When my seller said her next-door neighbor had offered her $700 for Elkie, I couldn’t ignore my competitive nature; I offered her $500 if she’d let me take Elkie home. I couldn’t help it. Besides, the elk head was too big to fit into her car, and her new home in Coos Bay, Oregon, was not large enough to offer a space on the wall anywhere to accommodate him. On top of all of this, it’s not like we could call him a fixture and just leave him there. For real estate sale purposes, it would be better for Elkie to go live somewhere else. That somewhere else, I decided, against all signs of logic, was in my home.
After much pleading with my husband, he finally acquiesced and agreed Elkie could come live with us as long as she didn’t live over the sofa. Her long neck would separate us from each other and make it difficult to pass the remote or receive a foot massage while watching TV, anyway.
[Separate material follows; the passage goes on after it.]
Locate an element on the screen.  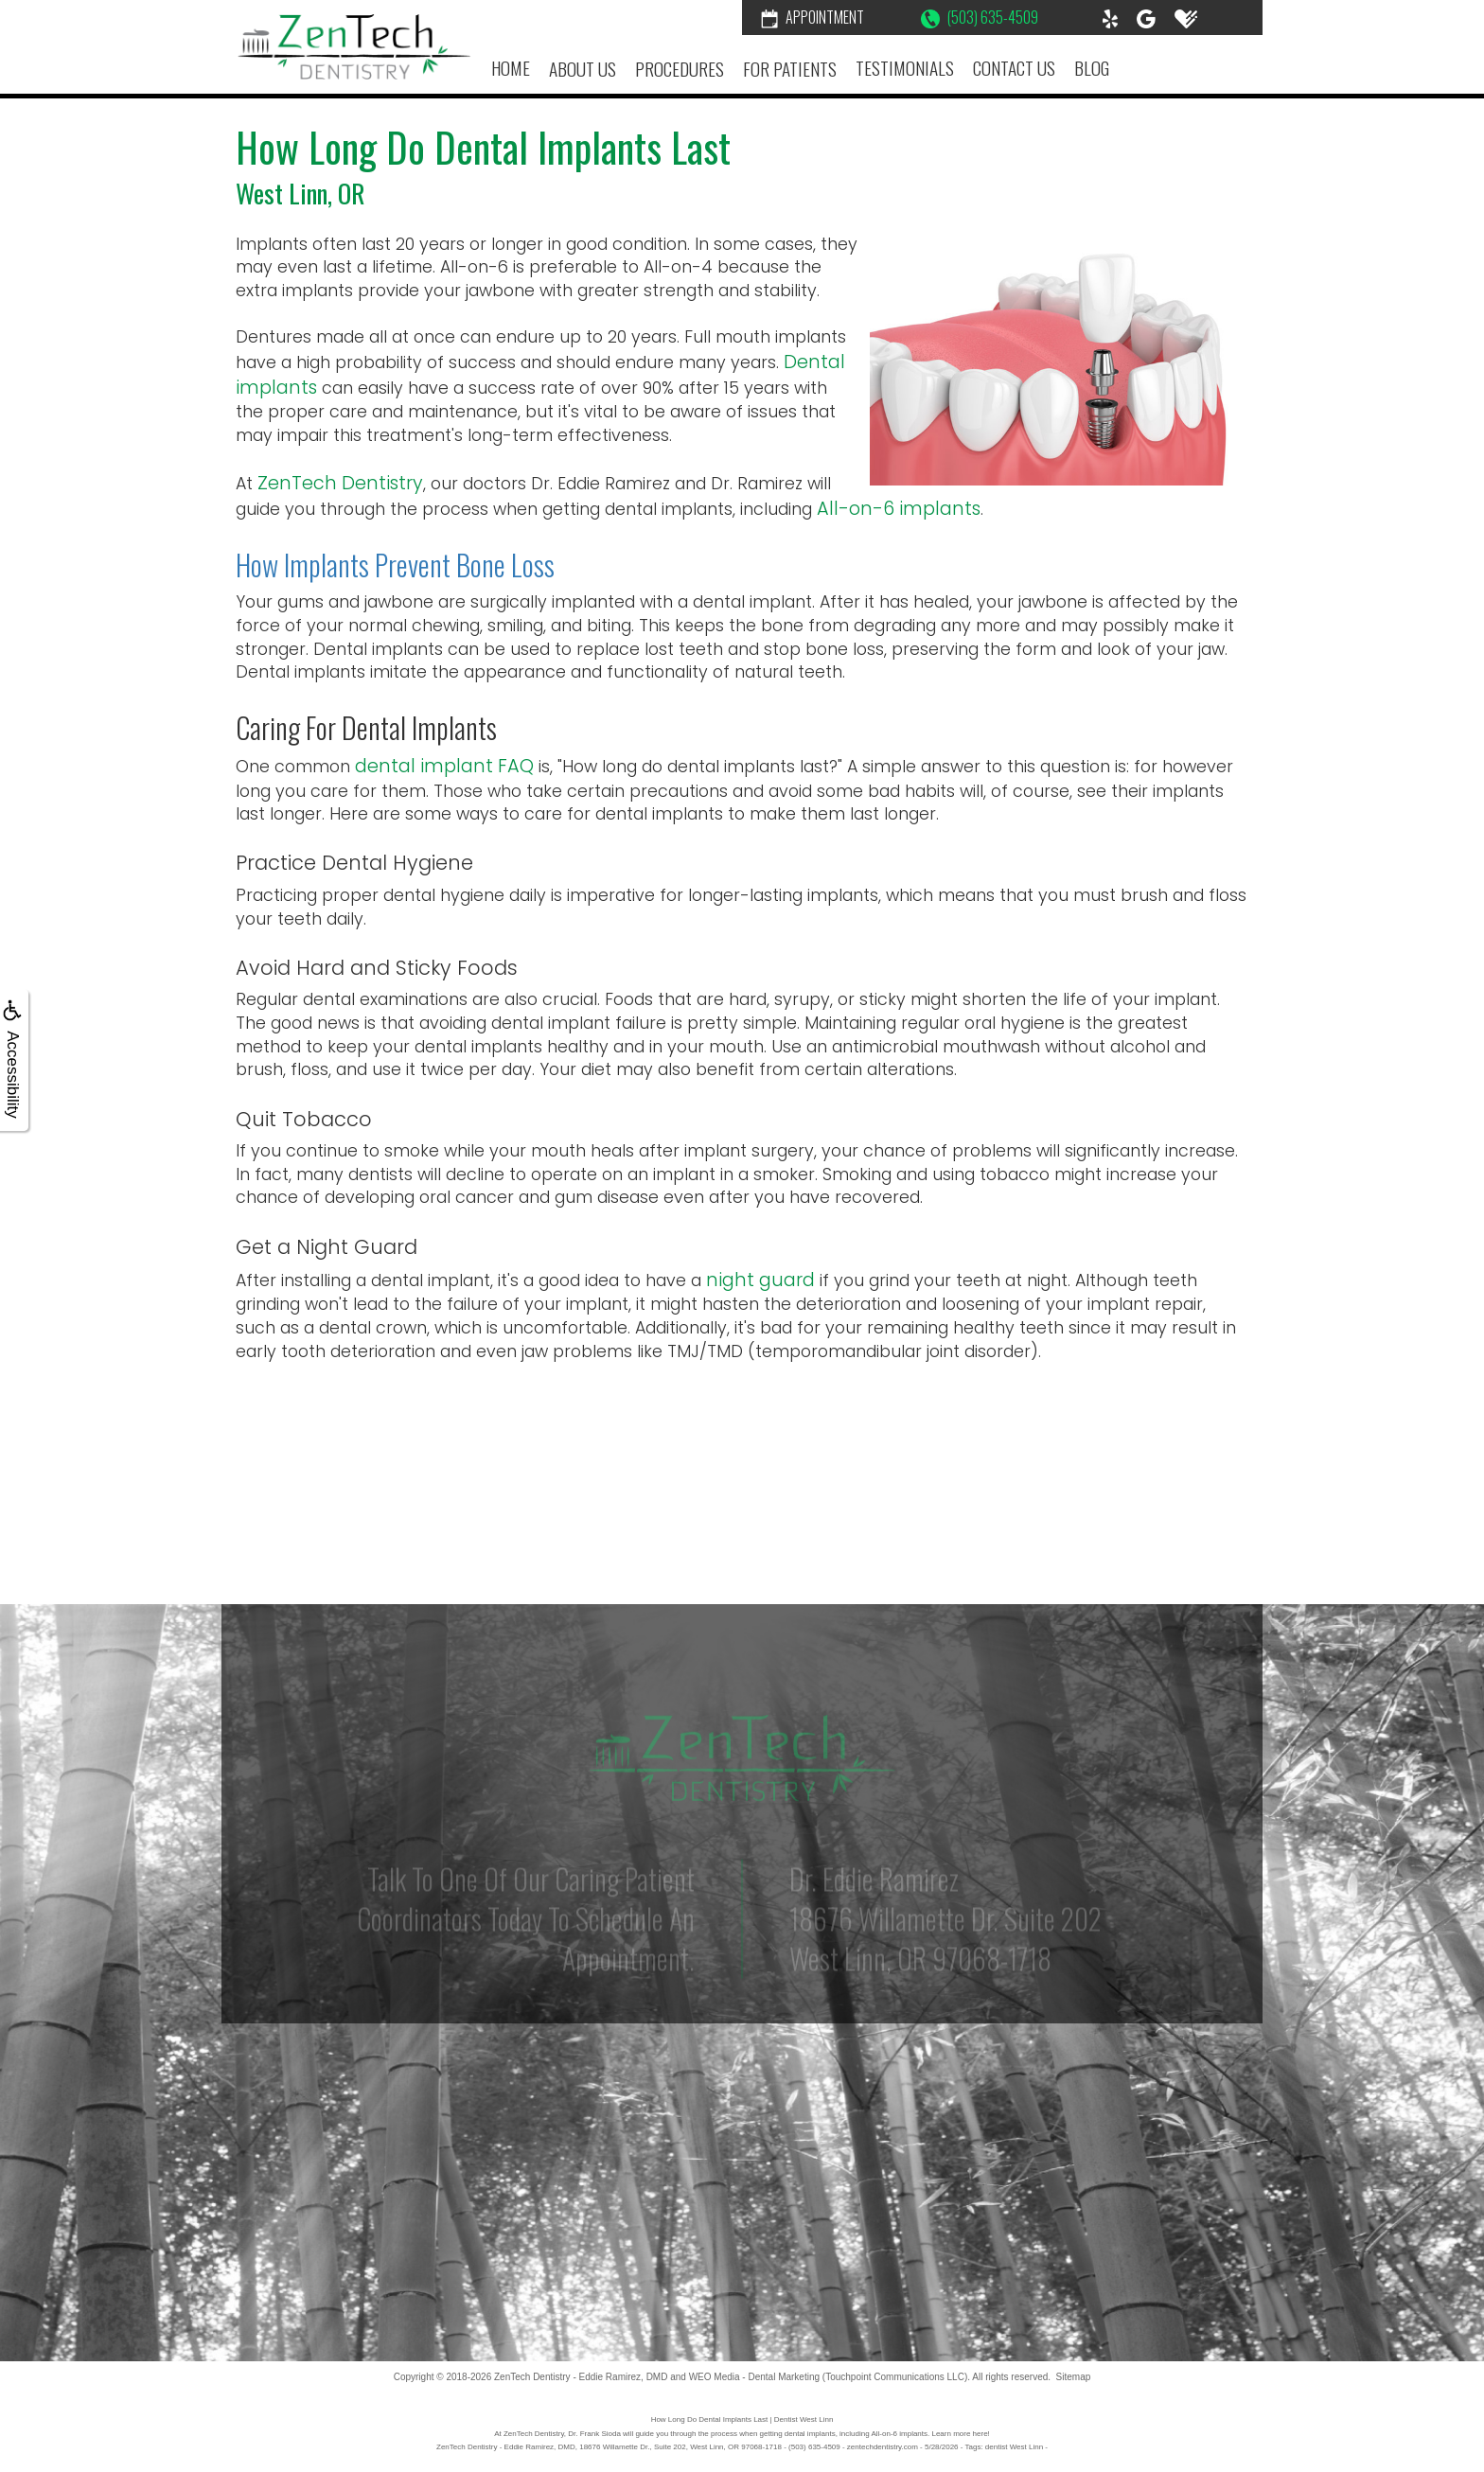 Appointment is located at coordinates (812, 17).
Getting Elkie to my house proved to be more difficult than I had imagined.
Elkie would not fit in my car, not even with the top down. My team member, Dianne, tried to squeeze him into her SUV, but his horns almost punctured her stereo speakers, and after much twisting and turning, she gave up. Then, my other team member, Josh, offered to bring Elkie home. This involved a 90-minute drive all the way to Winters and back to my home in Land Park, but he was successful, and that’s how Elkie came to live on my family room floor. He is way too big to even try to hang over our sofa, which is out of the question anyhow.
There is no spot in my house for Elkie. We can’t even hang him from the ceiling, which I had considered, like that goofy movie theater restaurant and lounge in Lodi. I asked my seller if she could put an ad on Craig’s List or eBay to sell Elkie, which is when she pointed out to me that it is against the law in California to sell an elk head. You learn something new every day, don’t you?
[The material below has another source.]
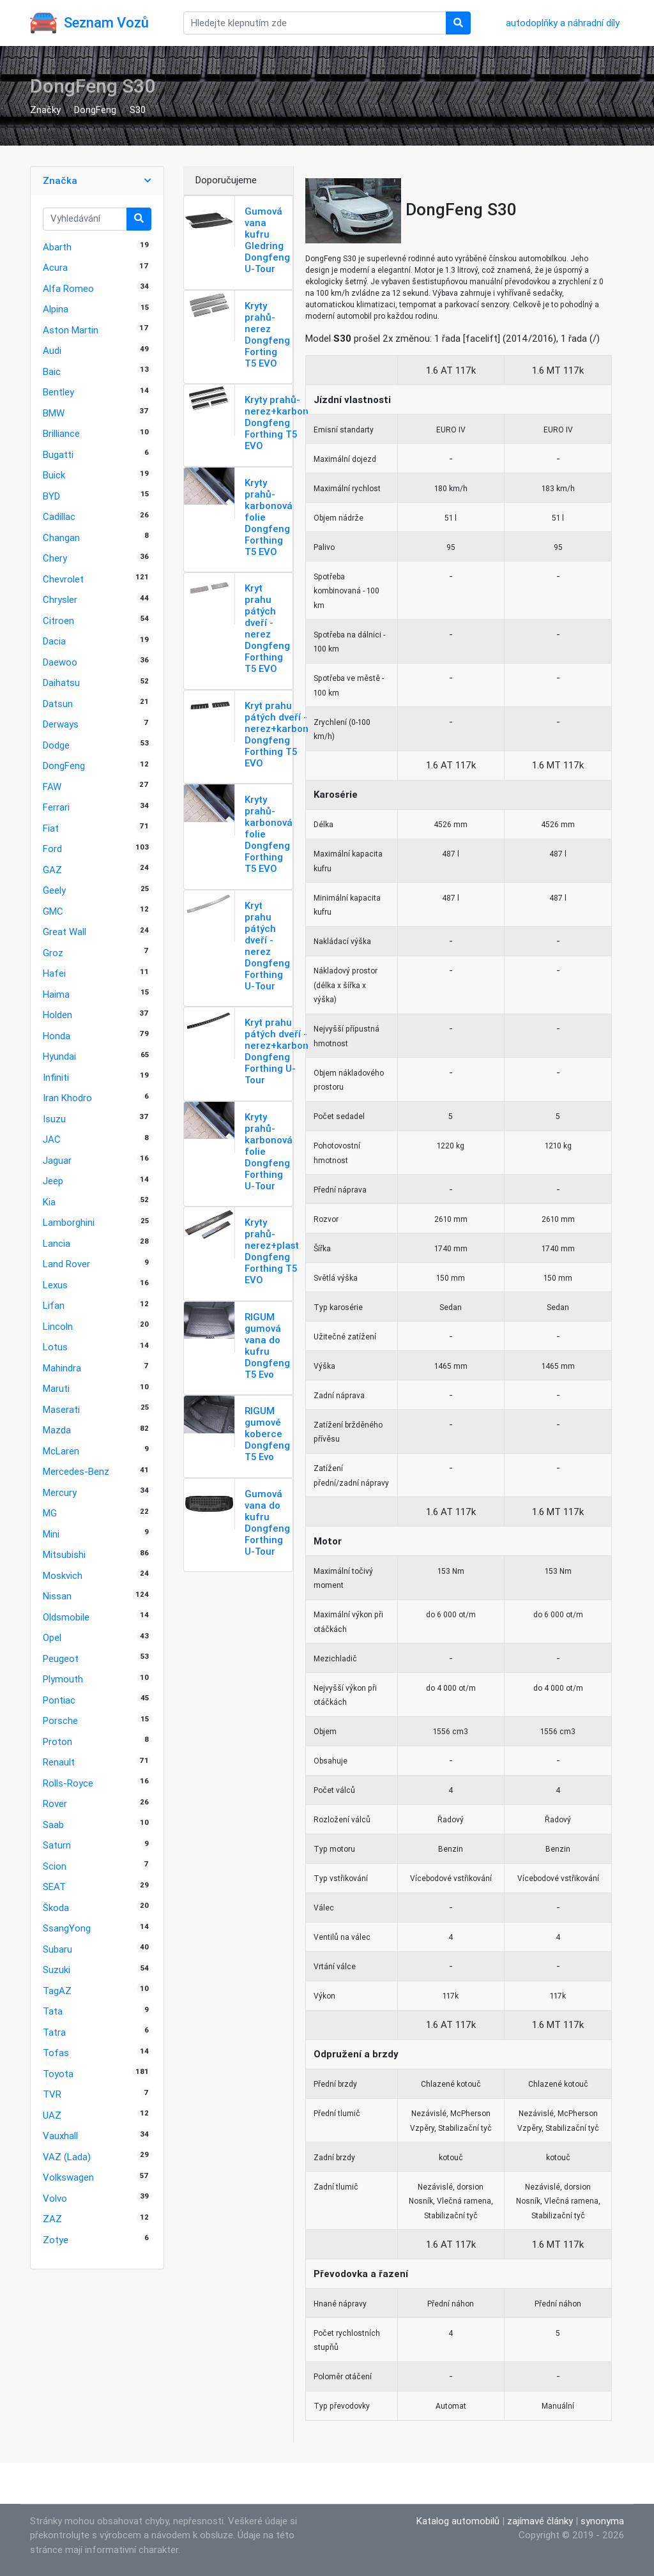 The height and width of the screenshot is (2576, 654). I want to click on Cadillac, so click(59, 516).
Fortunately, my husband came up with a good idea. Perhaps an Elk’s Lodge would like a donation, and then I could send the tax deductible receipt to my seller, which she could use to reduce her tax liability next year. I called a bunch of Elk Lodges and left messages. Then, yesterday, as we cruised into the town of Florence, a CEO from one of them called back to say yes, the Sacramento Elk Lodge would be delighted to give Elkie a new home. We are driving down from our vacation resort in Yachats to Coos Bay today to visit with Elkie’s previous owner. Her home in Winters is closing in two days. This gives us several things to celebrate.